Instructions for the task:
Exactly reproduce the lines from the line that has "Стоматологии" down to the last line of the entries, inclusive.

### Source data ###

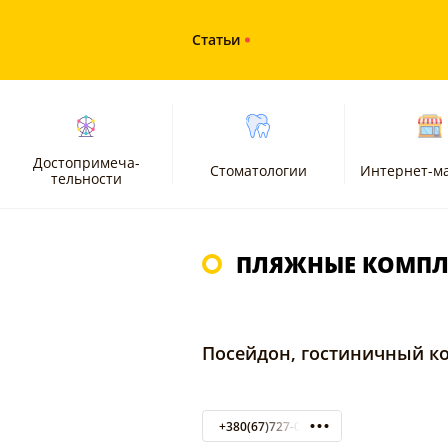
Статьи
Достопримеча-
Стоматологии
Интернет-м
тельности
ПЛЯЖНЫЕ КОМПЛЕ
Посейдон, гостиничный к
+380(67)727-00-76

###

Solution for this exercise:
Стоматологии
Интернет-м
тельности
ПЛЯЖНЫЕ КОМПЛЕ
Посейдон, гостиничный к
+380(67)727-00-76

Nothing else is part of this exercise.